Physicians should instruct parents to take their child to the nearest emergency department if they think the infant is seriously ill and they cannot reach the office.
|Infant’s age and weight|
|Birth to one year of age or weight less than 20 lbs (9 kg)|
|Type of car seat|
|Infant-only or rear-facing convertible|
|Location in the car|
|All children younger than 12 years should ride in the back seat.|
|Harness straps at or below shoulder level|
Parents should place newborns on their backs to sleep to decrease the risk of sudden infant death syndrome (SIDS). An infant’s mattress should be firm, and parents should not put pillows, comforters, or large objects in the crib with their child. In general, children should sleep in their own cribs and not with their parents or other family members.7 Breastfeeding mothers who choose to share a bed with their infants should ensure that their beds are free of soft surfaces or loose covers, and should move their beds away from the wall and other furniture to prevent entrapping their infants.

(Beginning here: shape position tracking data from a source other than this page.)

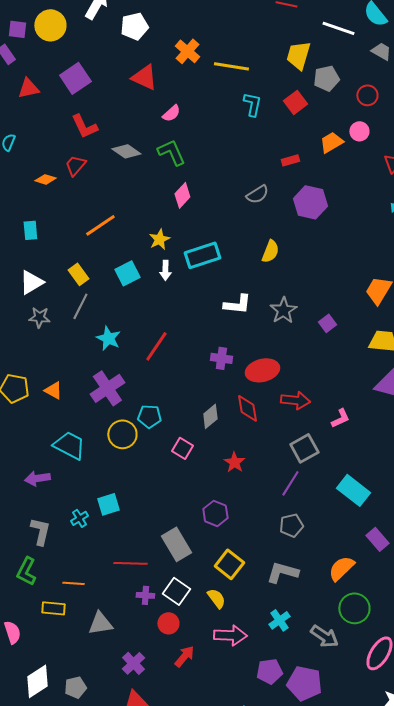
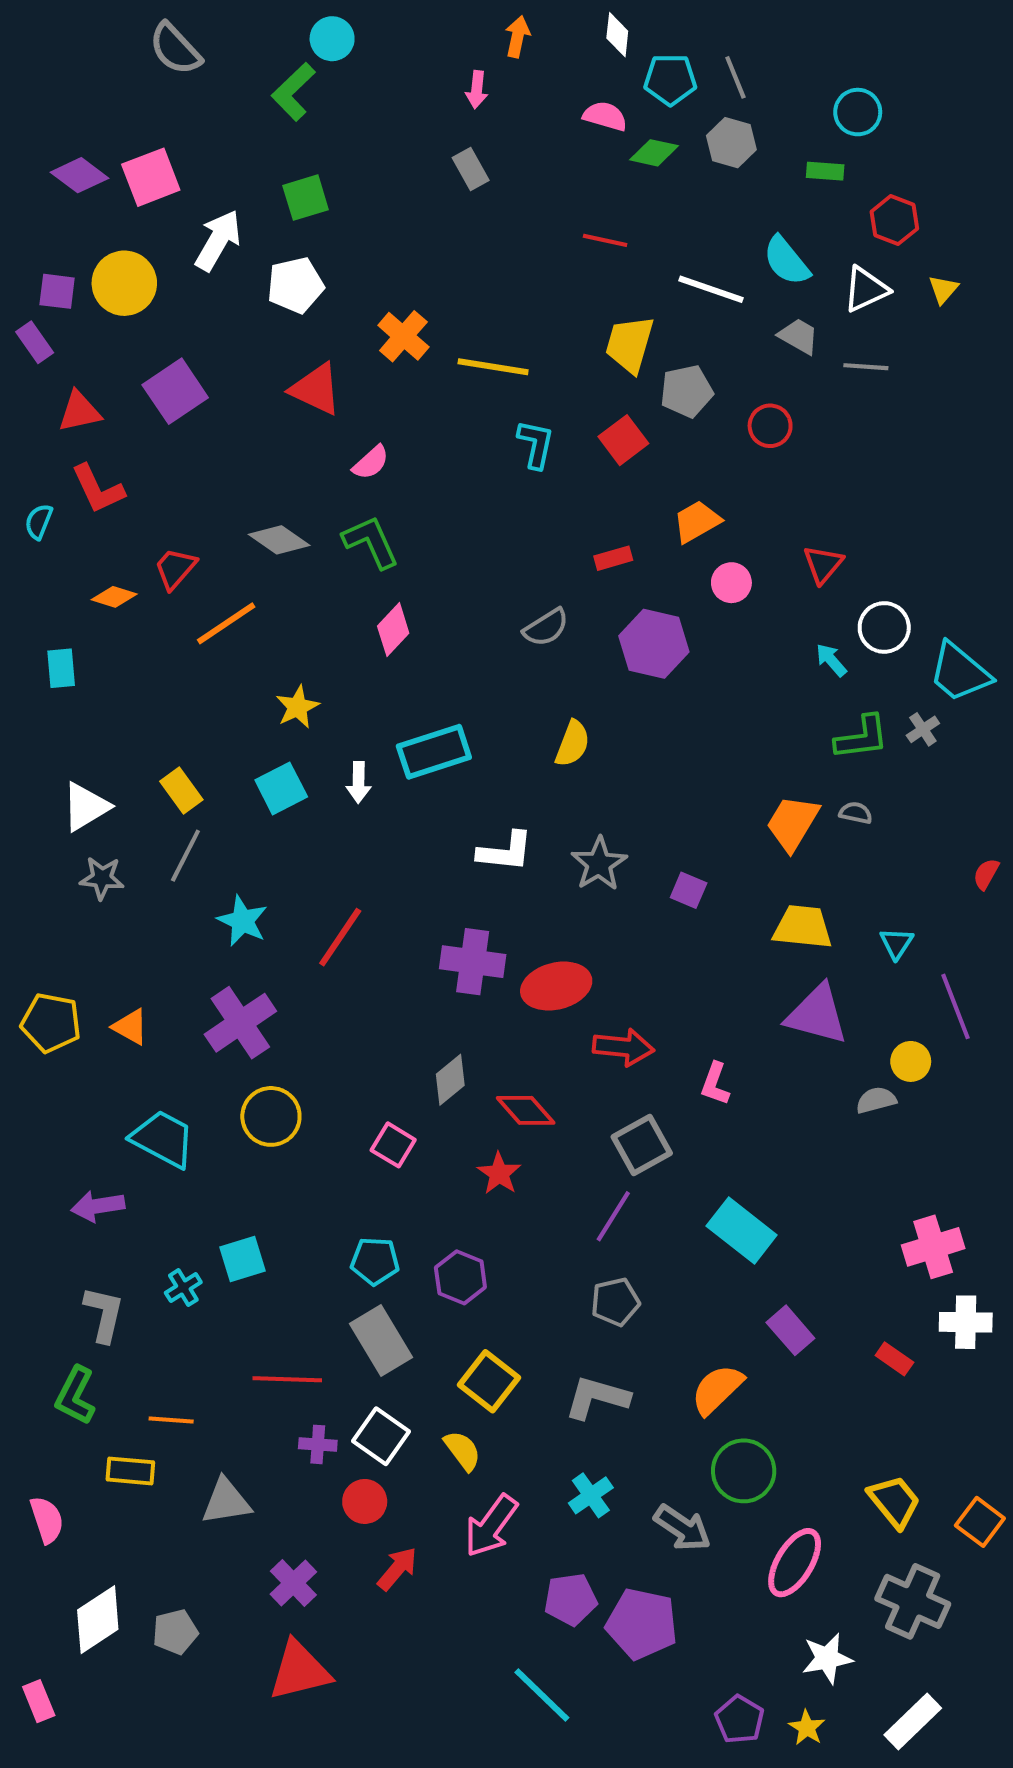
red L-shape: (84, 126) -> (98, 489), moved
pink circle: (359, 131) -> (731, 583), moved
orange line: (100, 225) -> (226, 623), moved
cyan rectangle: (30, 230) -> (61, 668), moved
yellow star: (159, 239) -> (297, 707), moved
purple square: (327, 323) -> (689, 890), turned -30
purple cross: (221, 358) -> (473, 962), size x1.4
red diamond: (247, 408) -> (526, 1110), moved, turned -32
cyan pentagon: (149, 416) -> (375, 1261), moved
pink L-shape: (340, 418) -> (715, 1084), turned 135
pink arrow: (230, 635) -> (491, 1526), turned 124

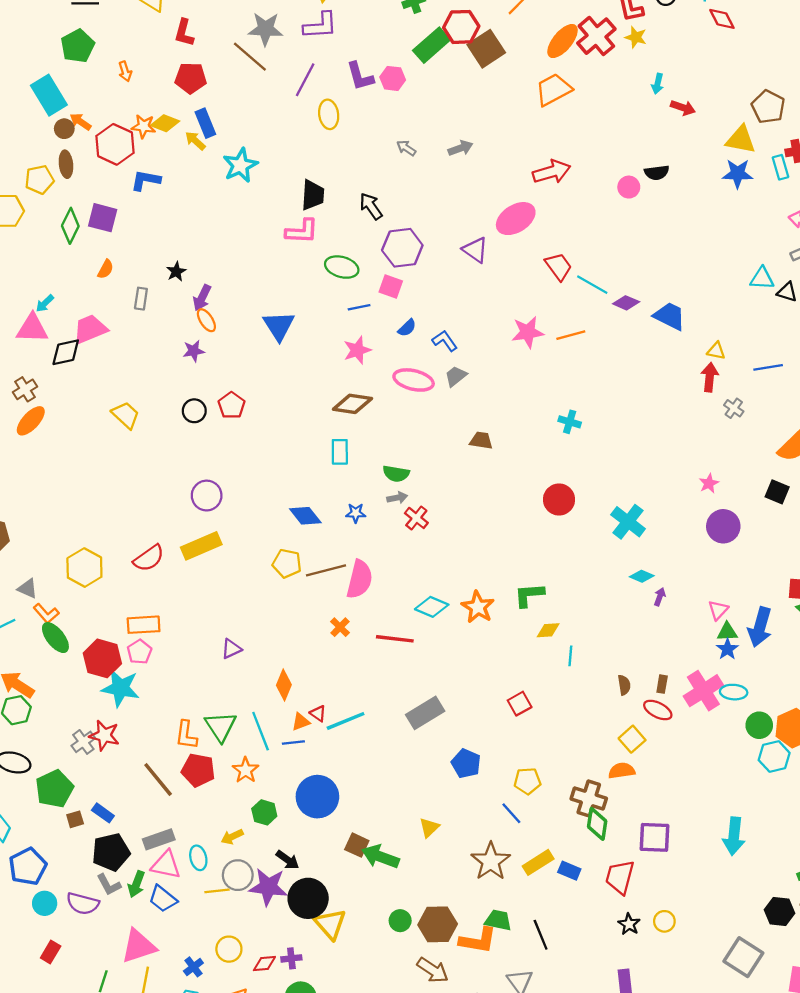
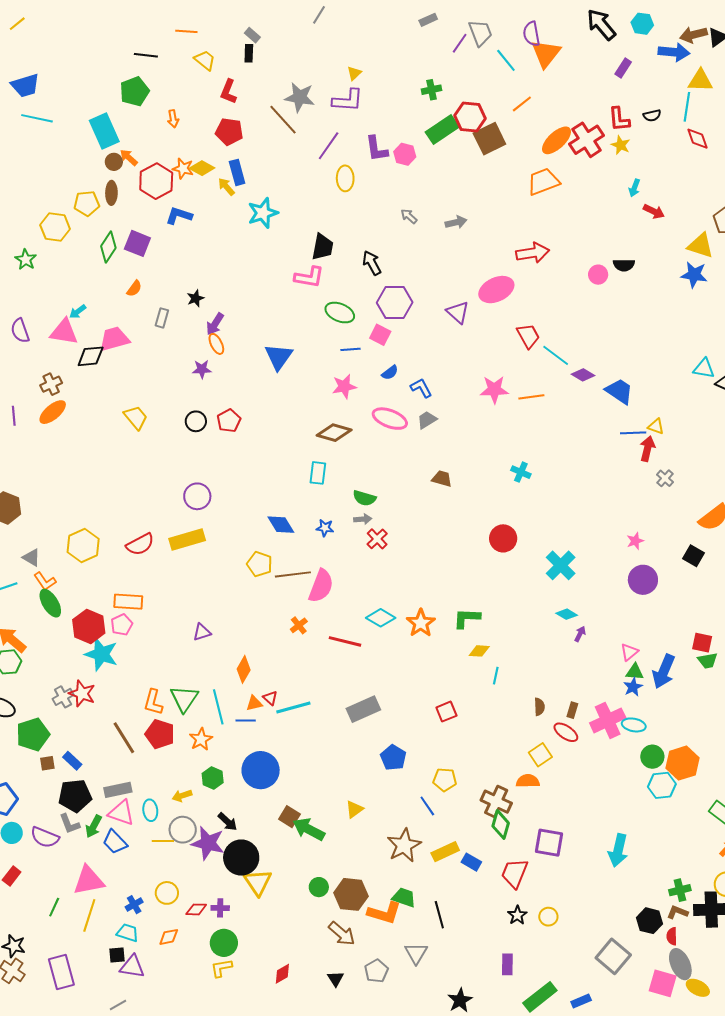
blue line: (768, 367) -> (633, 433), moved

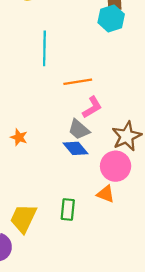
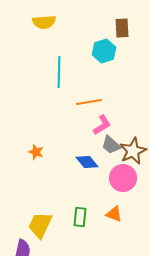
cyan hexagon: (111, 18) -> (104, 51), moved
gray trapezoid: (79, 130) -> (111, 145), moved
orange triangle: (106, 194) -> (114, 214), moved

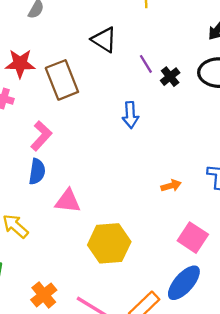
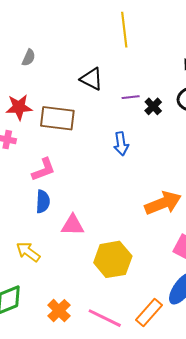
purple line: (146, 64) -> (131, 97), turned -60
brown rectangle: (62, 80) -> (57, 118), turned -56
pink L-shape: (41, 136) -> (44, 170), turned 32
orange arrow: (171, 186) -> (163, 203), size x2.0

Breastfeeding mothers should avoid smoking and drinking alcohol. Children who are exposed to secondhand smoke have increased risk of upper respiratory infections, otitis media, asthma, and SIDS.7
Before discharge, physicians should provide parents with information on how to reach them during normal hours, after hours, and on weekends. Parents should be given a follow-up appointment before they leave the hospital. Infants discharged before 24 hours of life should be seen in the office within 48 hours of life.9 Those discharged between 24 and 48 hours of life should be seen within 96 hours of life, and those discharged after 48 hours of life should be seen within 120 hours of life.10
All discharge discussions should include an opportunity for parents to ask questions, and the physician should assure the parents that they can contact the office anytime with serious concerns, and that they should write down non-urgent questions to be addressed at the next office visit.